Liu Xin, Shi Henglin, Hong Xiaopeng, Chen Haoyu, Tao Dacheng, Zhao Guoying
IEEE Trans Image Process. 2020 Feb 21. doi: 10.1109/TIP.2020.2974061.
Temporal dynamics is an open issue for modeling human body gestures. A solution is resorting to the generative models, such as the hidden Markov model (HMM). Nevertheless, most of the work assumes fixed anchors for each hidden state, which make it hard to describe the explicit temporal structure of gestures. Based on the observation that a gesture is a time series with distinctly defined phases, we propose a new formulation to build temporal compositions of gestures by the low-rank matrix decomposition. The only assumption is that the gesture's "hold" phases with static poses are linearly correlated among each other. As such, a gesture sequence could be segmented into temporal states with semantically meaningful and discriminative concepts. Furthermore, different to traditional HMMs which tend to use specific distance metric for clustering and ignore the temporal contextual information when estimating the emission probability, we utilize the long short-term memory to learn probability distributions over states of HMM. The proposed method is validated on multiple challenging datasets. Experiments demonstrate that our approach can effectively work on a wide range of gestures, and achieve state-of-the-art performance.
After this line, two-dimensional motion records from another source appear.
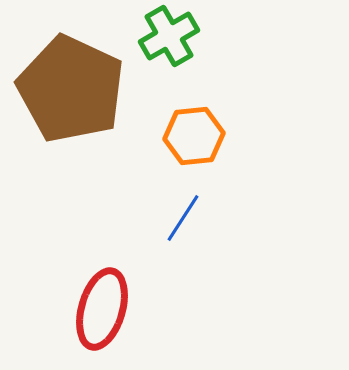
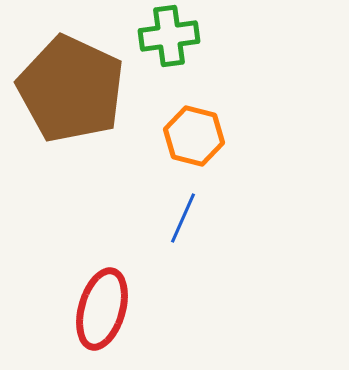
green cross: rotated 22 degrees clockwise
orange hexagon: rotated 20 degrees clockwise
blue line: rotated 9 degrees counterclockwise
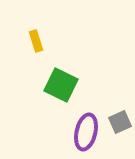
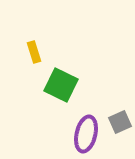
yellow rectangle: moved 2 px left, 11 px down
purple ellipse: moved 2 px down
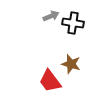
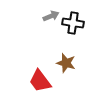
brown star: moved 5 px left, 1 px up
red trapezoid: moved 10 px left
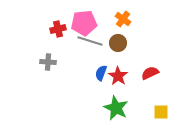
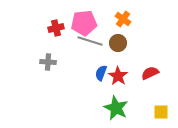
red cross: moved 2 px left, 1 px up
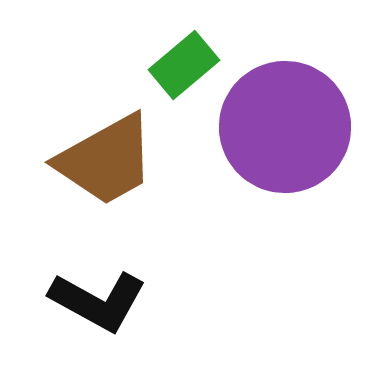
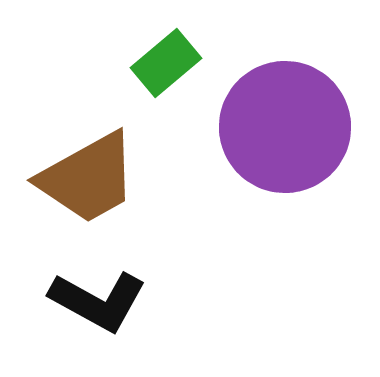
green rectangle: moved 18 px left, 2 px up
brown trapezoid: moved 18 px left, 18 px down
时间动态性是人体手势建模中的一个开放性问题。一种解决方案是采用生成模型,如隐马尔可夫模型(HMM)。然而,大多数工作都假设每个隐藏状态有固定的锚点,这使得难以描述手势明确的时间结构。基于手势是具有明确界定阶段的时间序列这一观察结果,我们提出一种新的公式,通过低秩矩阵分解来构建手势的时间组合。唯一的假设是,具有静态姿势的手势“保持”阶段彼此之间存在线性相关性。这样,一个手势序列可以被分割成具有语义意义和区分性概念的时间状态。此外,与传统的HMM不同,传统HMM倾向于使用特定的距离度量进行聚类,并且在估计发射概率时忽略时间上下文信息,我们利用长短期记忆来学习HMM状态上的概率分布。所提出的方法在多个具有挑战性的数据集上得到了验证。实验表明,我们的方法可以有效地处理各种手势,并实现了当前最优的性能。